Alaridos, pandemonium, una orgía poética-musical-contestataria se encontraba revolucionando el alma de cientos, tal vez miles de personas. Inspirados, o vaya a saber qué, Smith y Kaye se aventuraron a interpretar sendos covers de tres grandes de la música, John Lennon, Buddy Holly y Elvis Presley.

Imagine”, la clásica canción que tu tío el roquero pone cada que puede, transmutó su esencia y el feeling de Smith se apoderó de ella, la hizo suya y se la regaló a su público. Como todo concierto, éste contó con sus fallas técnicas, sin embargo, la grandeza y la sencillez de la madrina suplieron todos y cada una de los contratiempos.

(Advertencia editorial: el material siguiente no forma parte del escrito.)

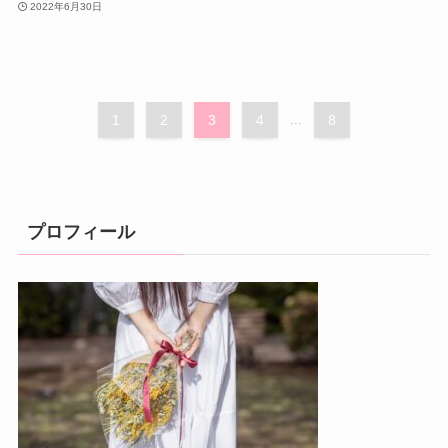
2022年6月30日
1
2
3
4
...
8
プロフィール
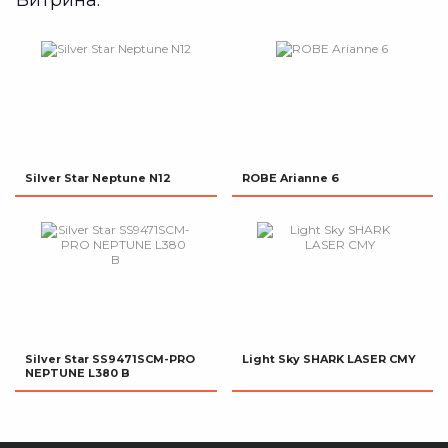
Витрина:
Silver Star Neptune N12
ROBE Arianne 6
Silver Star SS9471SCM-PRO
Light Sky SHARK LASER CMY
NEPTUNE L380 B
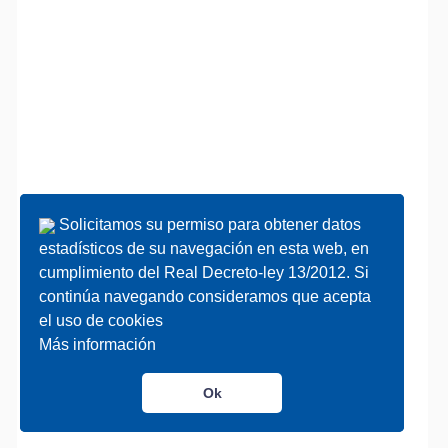
Solicitamos su permiso para obtener datos
Solicitamos su permiso para obtener datos
estadísticos de su navegación en esta web, en
estadísticos de su navegación en esta web, en
cumplimiento del Real Decreto-ley 13/2012. Si
cumplimiento del Real Decreto-ley 13/2012. Si
continúa navegando consideramos que acepta
continúa navegando consideramos que acepta
el uso de cookies
el uso de cookies
Más información
Más información
Ok
Ok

Irónicamente la lluvia amainó, quizá el cielo también quería ser testigo del aquelarre que desencadenó la señora Smith. La locura absoluta estalló e hizo confluir la energía de los presentes cuando la oriunda de Chicago regurgitó desde su alma sus éxitos “Because the Night”, “People Have the Power” y el cover del “rey”, la insigne “Can't Help Falling In Love”. Entre tema y tema, Patti esgrimió ideas sobre la importancia del papel de las mujeres en el mundo, abordó el cambio climático y la importancia de conservar nuestro mundo para las futuras generaciones.

La guitarra de Kaye guardo silencio, el trance al que nos sometió la papisa, la bruja, la sibila, la cantante, la mujer, llegó a su fin. Comenzó un chipi chipi juguetón, tal vez las nubes despedían la esencia de Patti Smith. En mi caso, vi a una artista septuagenaria con la misma vitalidad de la treintañera que tomaba por asalto el derruido escenario del legendario CBGB para recitar poemas de Rimbaud.